Wolfgang Amadeus Mozart’s massively popular and rightfully legendary opera – featuring some of the finest music composed by the man, which is saying something – sort of receives an adaptation with The Magic Flute. But screenwriters Andrew Lowery and Jason Young have something far more metatextual in mind with this version of the story, following a young, destiny-driven prince, the princess who is his damsel in distress and the mission that radicalizes both of them. Instead of merely performing an act of adaptation, however, Lowery, Young and director Florian Sigl have afforded the events of the opera a framing device of staggering and overbearing weight – a young, grieving boy arrives at a school of music and is assigned to play the prince in a production of the opera, only to be sucked into the events of the opera himself.
It’s an ungainly decision for Sigl, who is credited for creating this vision with Christopher Zwickler and places upon his own shoulders the task of juggling a blandly formulaic coming-of-age story and the utterly fantastical fiction-within-fiction storyline. It all winds up being only halfway convincing as a form of commentary upon the act of storytelling. Our protagonist, Tim (Jack Wolfe), is as dull as they come, grieving his father’s death but otherwise with little-enough personality that one can transpose their own personality onto him. He has arrived at a prestigious school under the heat of his late dad’s notoriety within its hallowed halls. The school’s headmaster, Dr. Longbow (F. Murray Abraham, whose casting is a fun in-joke on the filmmakers’ part, for sure), has high expectations for Tim in the wake of his father’s excellence in the field of music and performance and is searching for someone to fill the role of Prince Tamino in a production of The Magic Flute.

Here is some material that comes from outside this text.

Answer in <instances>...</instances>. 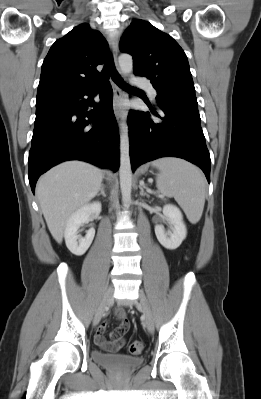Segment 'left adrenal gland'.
<instances>
[{"mask_svg":"<svg viewBox=\"0 0 261 399\" xmlns=\"http://www.w3.org/2000/svg\"><path fill=\"white\" fill-rule=\"evenodd\" d=\"M140 188V195L149 197V194L144 191V186L139 185Z\"/></svg>","mask_w":261,"mask_h":399,"instance_id":"obj_1","label":"left adrenal gland"}]
</instances>
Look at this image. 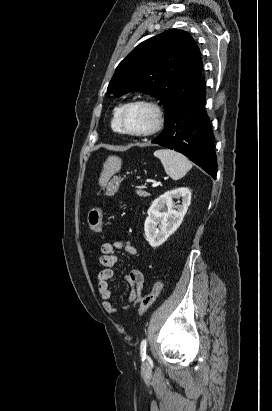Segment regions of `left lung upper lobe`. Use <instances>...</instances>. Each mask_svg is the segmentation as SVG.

The domestic aspects of the screenplay are almost entirely unconvincing and overly melodramatic – from the way Tim becomes a lifeline for his cagey roommate (Elliot Courtiour) to the dead-on-arrival, will-they-won’t-they romance with the mercurial Sophiie (Niamh McCormack), whose ties to the history of the school are an anticlimactic surprise left for the third act. Unfortunately, this framing device also takes up nearly half of the film’s screen time and solely exists to bridge the gap between scenes of damsel-saving derring-do and fights with gargantuan reptiles within the fantasy world occupied by Mozart and librettist Emanuel Schikaneder’s characters.
As far as all that goes, the film is at its best when focused upon the music written by Mozart, even as the lyrics of the original Singspiel have been adapted into English by the film’s own librettist. This gives Sigl a chance to cast acclaimed soprano Sabine Devieilhe (whose career has reached its critical highs, thanks in large part to the works of Mozart) in the role of the Queen of the Night, whose daughter Princess Pamina (Asha Banks) is the one in need of rescuing – or so it would seem. The plot obviously folds back in on itself to reveal the true “villain” of the story, as anyone familiar with the opera will know.
Unfortunately, all the significance and meaning of the opera dissipates any time The Magic Flute returns to the real world. A more straightforward adaptation of the play might have been more beneficial and entertaining than whatever muddled aspirations of the filmmakers had in this case.